—Nadie puede ser apolítico.
—Eso es lo mismo que decía él.
—¿Discutíais mucho?
—Apenas lo veía. Le dio una trombosis y cuando llegue al hospital yo creo que ya no me reconoció. Seguramente pensaba de mi lo mismo que usted, pero a él no le daba reparo decírmelo en la cara.
—¿Lo mismo que yo? —muy cerca del inspector, más bajo y ancho que él, el padre Orduña se erguía para mirarlo a los ojos—. Que sabes tú lo que yo pienso.
—Que cometí una especie de traición a los míos, quienesquiera que fuesen. Ustedes siempre andaban buscando traidores y apostatas, gente a la que excomulgar.
—« ¿Ustedes?»
—Los dos lados, quiero decir —al inspector, que no tenía costumbre de mantener verdaderas conversaciones con nadie, le costaba mucho explicarse—. Los curas y los del partido de mi padre. Mi padre consideraba a Stalin o a Fidel Castro o a Ho Chi Minh tan infalibles como ustedes al Papa. Por eso acabaron luego entendiéndose tan bien, tenían la misma afición a dividir el mundo entre leales y traidores.
—Algo tenemos tú y yo en común, y es que a mí también me llamaron traidor —en la voz del padre Orduña volvía a haber una entonación de ternura—. Todavía queda gente en esta ciudad que me lo sigue llamando, no te imaginas como son. Decían que leía en misa panfletos comunistas, y sólo eran fragmentos de los evangelios y de las epístolas o los profetas. ¿Te acuerdas de la epístola de Santiago?

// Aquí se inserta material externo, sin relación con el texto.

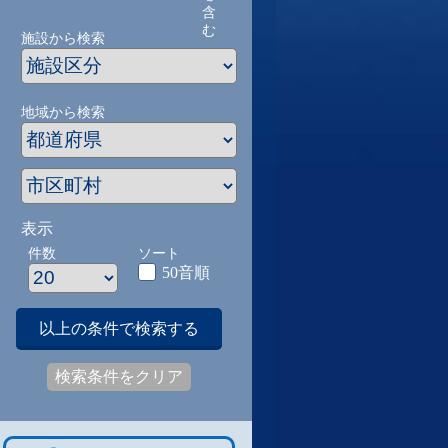
含
む
施設から検索
地域から検索
表示
件数
ソート
50音順
以上の条件で検索する
検索条件をクリア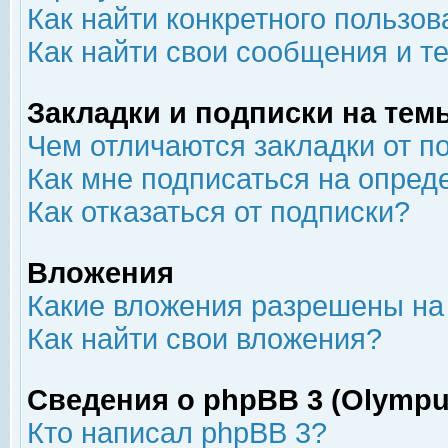
Как найти конкретного пользов
Как найти свои сообщения и т
Закладки и подписки на тем
Чем отличаются закладки от п
Как мне подписаться на опре
Как отказаться от подписки?
Вложения
Какие вложения разрешены на
Как найти свои вложения?
Сведения о phpBB 3 (Olympu
Кто написал phpBB 3?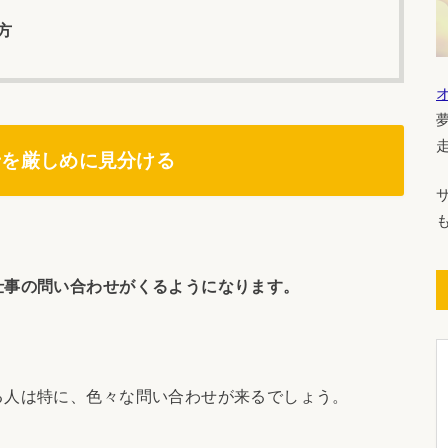
方
せを厳しめに見分ける
仕事の問い合わせがくるようになります。
る人は特に、色々な問い合わせが来るでしょう。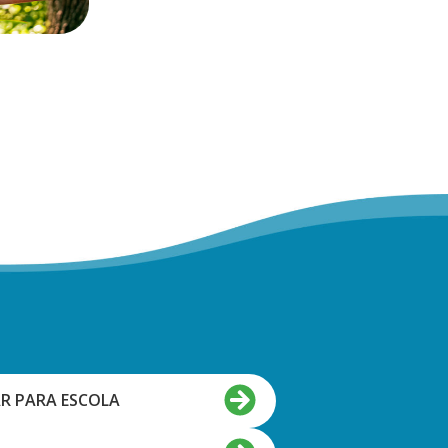
R PARA ESCOLA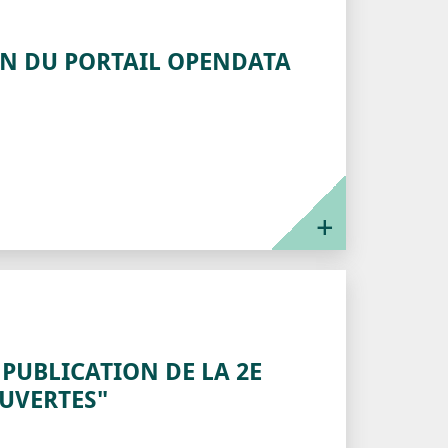
ON DU PORTAIL OPENDATA
PUBLICATION DE LA 2E
UVERTES"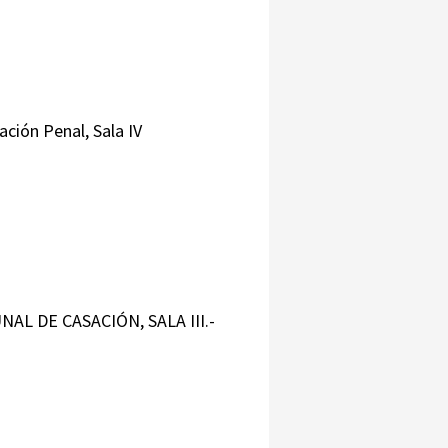
ción Penal, Sala IV
AL DE CASACIÓN, SALA III.-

El inspector dijo que no. Cuando se caso alguien le había regalado una Biblia grande, forrada de piel sintética, con las letras y los cantos dorados, pero él no la había leído nunca. Aquellas biblias formaban parte entonces del mobiliario de los recién casados, como el mueble bar o el crucifijo del dormitorio. EL padre Orduña cerró los ojos y recito de memoria y sin vacilación, con la voz ronca y fuerte:
—«Era, ya ahora, ricos, llorad aullando por vuestras miserias que os vendrán. Vuestras riquezas están podridas, vuestras ropas están comidas de polilla, vuestro oro y plata está corrompido de orín, y su orín os será en testimonio y comerá del todo vuestras carnes como fuego...» Tus predecesores en la comisaría me abrieron un expediente por propaganda ilegal. Claro que tuvieron que archivarlo cuando supieron que solo había leído unos versículos del Nuevo Testamento. El párroco que había en la iglesia de la Trinidad pedía públicamente en sus sermones que se me expulsara del sacerdocio. Pobre hombre, Dios tuvo misericordia de él y se lo llevo muy poco después de la muerte de Franco.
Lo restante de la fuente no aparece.